The cappuccino wearing off, I wandered around town a bit of a haze, somehow managing to not fall asleep on my feet in the manuscript exhibit at the Culture House. For preservation purposes the lights are extremely low. This made sense in the manuscript room, and I guess it was just for dramatic effect in the room with reproductions and printed matter. It really just made me want to take a nap. At 1900 I decided I had overextended myself enough, and crawled into bed, aka my sleeping bag.

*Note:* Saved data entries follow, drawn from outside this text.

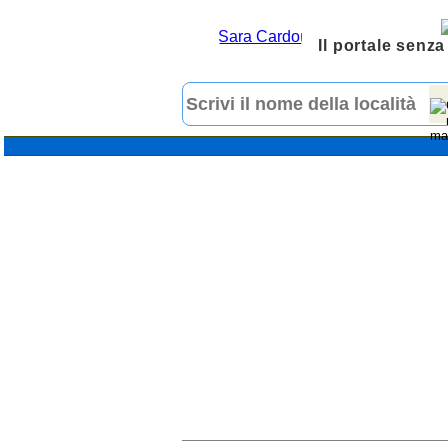
Il portale senza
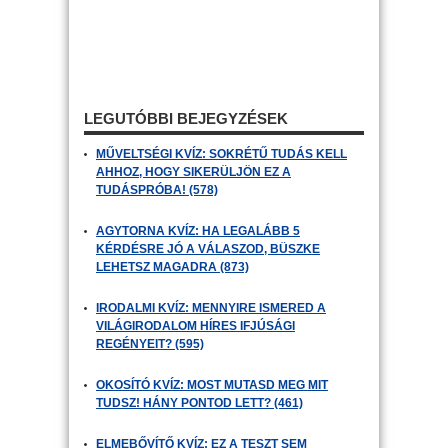
LEGUTÓBBI BEJEGYZÉSEK
MŰVELTSÉGI KVÍZ: SOKRÉTŰ TUDÁS KELL
AHHOZ, HOGY SIKERÜLJÖN EZ A
TUDÁSPRÓBA! (578)
AGYTORNA KVÍZ: HA LEGALÁBB 5
KÉRDÉSRE JÓ A VÁLASZOD, BÜSZKE
LEHETSZ MAGADRA (873)
IRODALMI KVÍZ: MENNYIRE ISMERED A
VILÁGIRODALOM HÍRES IFJÚSÁGI
REGÉNYEIT? (595)
OKOSÍTÓ KVÍZ: MOST MUTASD MEG MIT
TUDSZ! HÁNY PONTOD LETT? (461)
ELMEBŐVÍTŐ KVÍZ: EZ A TESZT SEM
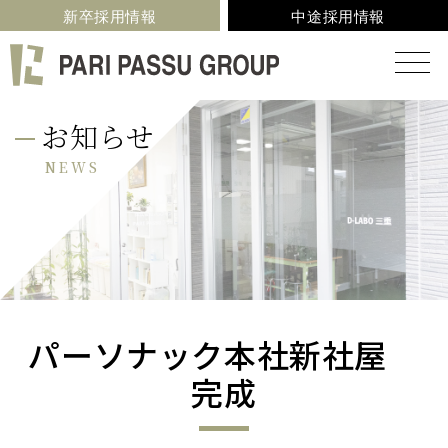
新卒採用情報
中途採用情報
お知らせ
NEWS
パーソナック本社新社屋
完成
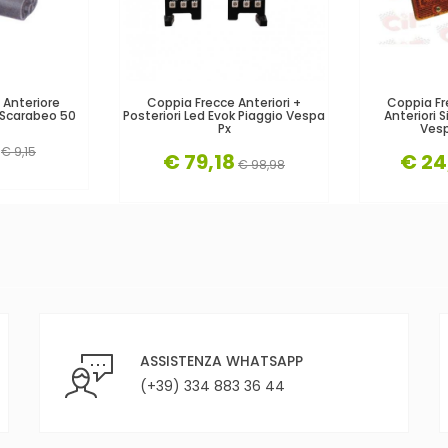
 Anteriore
Coppia Frecce Anteriori +
Coppia F
 Scarabeo 50
Posteriori Led Evok Piaggio Vespa
Anteriori
Px
Vesp
€ 9,15
€ 79,18
€ 24
€ 98,98
ASSISTENZA WHATSAPP
(+39) 334 883 36 44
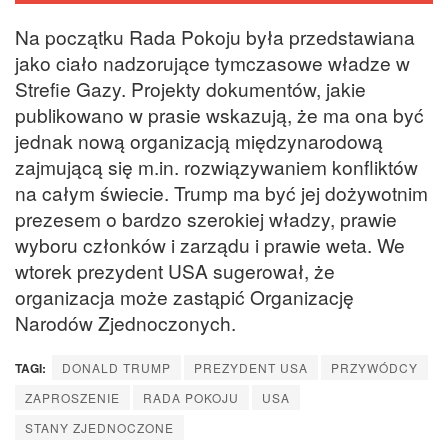
Na początku Rada Pokoju była przedstawiana
jako ciało nadzorujące tymczasowe władze w
Strefie Gazy. Projekty dokumentów, jakie
publikowano w prasie wskazują, że ma ona być
jednak nową organizacją międzynarodową
zajmującą się m.in. rozwiązywaniem konfliktów
na całym świecie. Trump ma być jej dożywotnim
prezesem o bardzo szerokiej władzy, prawie
wyboru członków i zarządu i prawie weta. We
wtorek prezydent USA sugerował, że
organizacja może zastąpić Organizację
Narodów Zjednoczonych.
TAGI:
DONALD TRUMP
PREZYDENT USA
PRZYWÓDCY
ZAPROSZENIE
RADA POKOJU
USA
STANY ZJEDNOCZONE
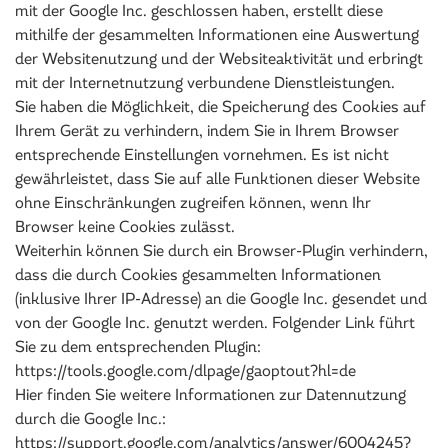
mit der Google Inc. geschlossen haben, erstellt diese
mithilfe der gesammelten Informationen eine Auswertung
der Websitenutzung und der Websiteaktivität und erbringt
mit der Internetnutzung verbundene Dienstleistungen.
Sie haben die Möglichkeit, die Speicherung des Cookies auf
Ihrem Gerät zu verhindern, indem Sie in Ihrem Browser
entsprechende Einstellungen vornehmen. Es ist nicht
gewährleistet, dass Sie auf alle Funktionen dieser Website
ohne Einschränkungen zugreifen können, wenn Ihr
Browser keine Cookies zulässt.
Weiterhin können Sie durch ein Browser-Plugin verhindern,
dass die durch Cookies gesammelten Informationen
(inklusive Ihrer IP-Adresse) an die Google Inc. gesendet und
von der Google Inc. genutzt werden. Folgender Link führt
Sie zu dem entsprechenden Plugin:
https://tools.google.com/dlpage/gaoptout?hl=de
Hier finden Sie weitere Informationen zur Datennutzung
durch die Google Inc.:
https://support.google.com/analytics/answer/6004245?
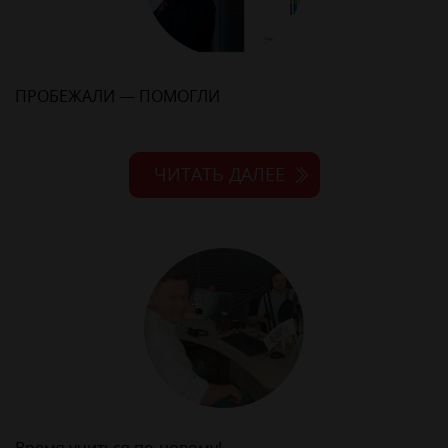
ПРОБЕЖАЛИ — ПОМОГЛИ
ЧИТАТЬ ДАЛЕЕ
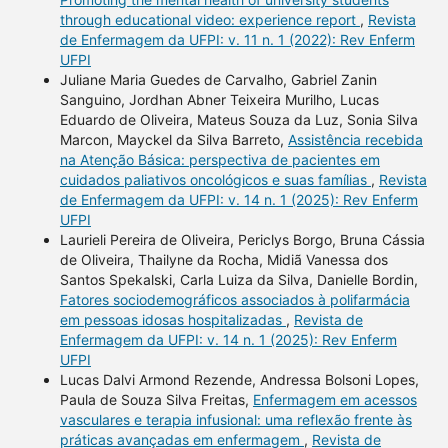
through educational video: experience report
,
Revista
de Enfermagem da UFPI: v. 11 n. 1 (2022): Rev Enferm
UFPI
Juliane Maria Guedes de Carvalho, Gabriel Zanin
Sanguino, Jordhan Abner Teixeira Murilho, Lucas
Eduardo de Oliveira, Mateus Souza da Luz, Sonia Silva
Marcon, Mayckel da Silva Barreto,
Assistência recebida
na Atenção Básica: perspectiva de pacientes em
cuidados paliativos oncológicos e suas famílias
,
Revista
de Enfermagem da UFPI: v. 14 n. 1 (2025): Rev Enferm
UFPI
Laurieli Pereira de Oliveira, Periclys Borgo, Bruna Cássia
de Oliveira, Thailyne da Rocha, Midiã Vanessa dos
Santos Spekalski, Carla Luiza da Silva, Danielle Bordin,
Fatores sociodemográficos associados à polifarmácia
em pessoas idosas hospitalizadas
,
Revista de
Enfermagem da UFPI: v. 14 n. 1 (2025): Rev Enferm
UFPI
Lucas Dalvi Armond Rezende, Andressa Bolsoni Lopes,
Paula de Souza Silva Freitas,
Enfermagem em acessos
vasculares e terapia infusional: uma reflexão frente às
práticas avançadas em enfermagem
,
Revista de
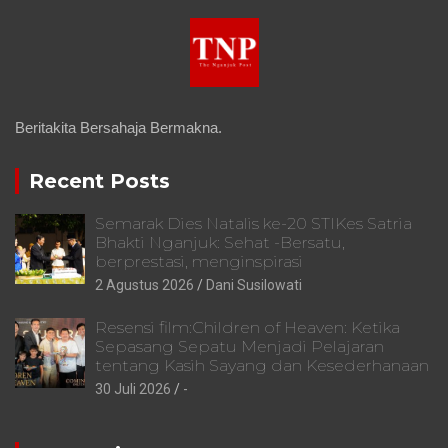
Beritakita Bersahaja Bermakna.
Recent Posts
Semarak Dies Natalis ke-20 STIKes Satria
Bhakti Nganjuk: Sehat -Bersatu,
berprestasi, menginspirasi
2 Agustus 2026
Dani Susilowati
Resensi film:Children of Heaven: Ketika
Sepasang Sepatu Menjadi Pelajaran
tentang Kasih Sayang dan Kesederhanaan
30 Juli 2026
-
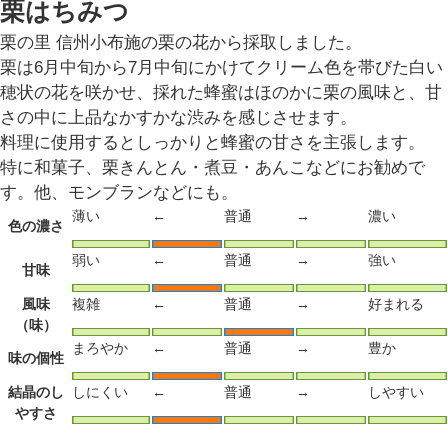
栗はちみつ
栗の里 信州小布施の栗の花から採取しました。
栗は6月中旬から7月中旬にかけてクリーム色を帯びた白い
穂状の花を咲かせ、採れた蜂蜜はほのかに栗の風味と、甘
さの中に上品なかすかな渋みを感じさせます。
料理に使用するとしっかりと蜂蜜の甘さを主張します。
特に和菓子、栗きんとん・煮豆・あんこなどにお勧めで
す。他、モンブランなどにも。
薄い
←
普通
→
濃い
色の濃さ
弱い
←
普通
→
強い
甘味
風味
複雑
←
普通
→
好まれる
（味）
まろやか
←
普通
→
豊か
味の個性
結晶のし
しにくい
←
普通
→
しやすい
やすさ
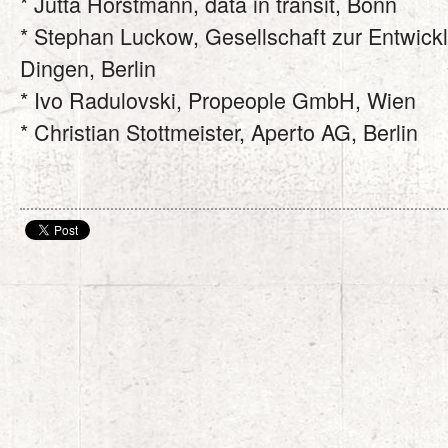
* Jutta Horstmann, data in transit, Bonn
* Stephan Luckow, Gesellschaft zur Entwick
Dingen, Berlin
* Ivo Radulovski, Propeople GmbH, Wien
* Christian Stottmeister, Aperto AG, Berlin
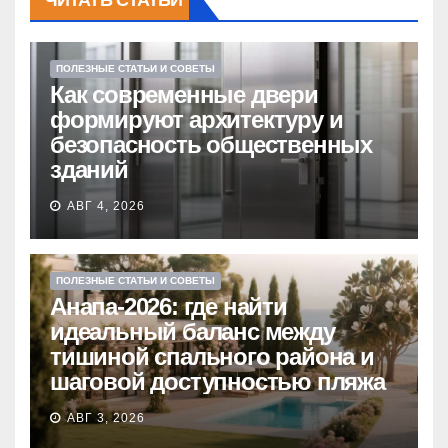
ПОЛЕЗНЫЕ СТАТЬИ И СОВЕТЫ
Как современные двери
формируют архитектуру и
безопасность общественных
зданий
АВГ 4, 2026
ПОЛЕЗНЫЕ СТАТЬИ И СОВЕТЫ
Анапа-2026: где найти
идеальный баланс между
тишиной спального района и
шаговой доступностью пляжа
АВГ 3, 2026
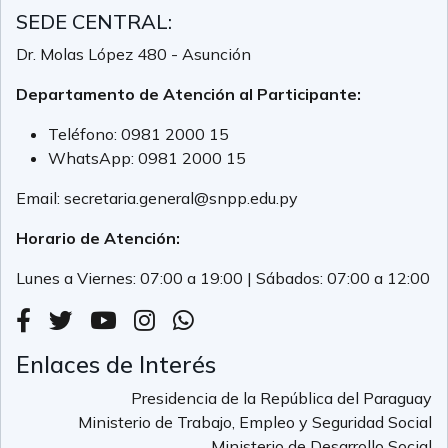
SEDE CENTRAL:
Dr. Molas López 480 - Asunción
Departamento de Atención al Participante:
Teléfono:
0981 2000 15
WhatsApp:
0981 2000 15
Email:
secretaria.general@snpp.edu.py
Horario de Atención:
Lunes a Viernes: 07:00 a 19:00 | Sábados: 07:00 a 12:00
Enlaces de Interés
Presidencia de la República del Paraguay
Ministerio de Trabajo, Empleo y Seguridad Social
Ministerio de Desarrollo Social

Today I went horseback riding. I started a quest last year to master as many modes of transportation as are realistically achievable, and started some horseback riding lessons. I signed up for a ~5 hour ride that recommended an intermediate riding level, not because I thought I was intermediate, but because it was the only tour between two hours and multi-day that sounded okay. I was slightly nervous about controlling anything past a brisk trot, but the riding center showed everyone a short video that covered what to do to stay in control, and what not to do, which includes making high pitched screaming noises, or a trilling noise with the tongue, since these cues makes the horse go really fast. The morning session with a large group of two-hour tour riders went well enough, as did the faster afternoon session with a much smaller group of four riders with a guide. We got a couple breaks, activities including untacking and tacking our rides, a small walking detour to visit an ancient sheep corral and shepherd cave (I was the only one who went to the cave), going across a stream, and picking up some decent speed at a moderate gallop. And then, on the home stretch gallop, practically in sight of the riding center, the last rider in line right behind me needed to stop. Or at least that's what I think. By the time the guide at the front got the message, she might have been panicking a bit, and maybe that's why she made that little tongue trilling noise that makes the horse go really fast. It was the last thing I heard before my steed took off like a shot. I went way off balance to the left and couldn't get back in the saddle, the horse tried to cut right around the guide with me hanging off the left, the riding center logo on the back of her jacket getting bigger by the nanosecond…I honestly don't know exactly what happened after that. In the space a couple of seconds I lost control and ended up, remarkably completely unhurt, in a bed of purple flowers. My horse disappeared over the horizon. Literally…we were walking up a hill. And it wasn't that much further to the top.

And that's the excitement for today. Tomorrow I'm renting a car for a day tour of the Golden Circle, and will then start working my way up through Snaefellsnes to the Westfjords.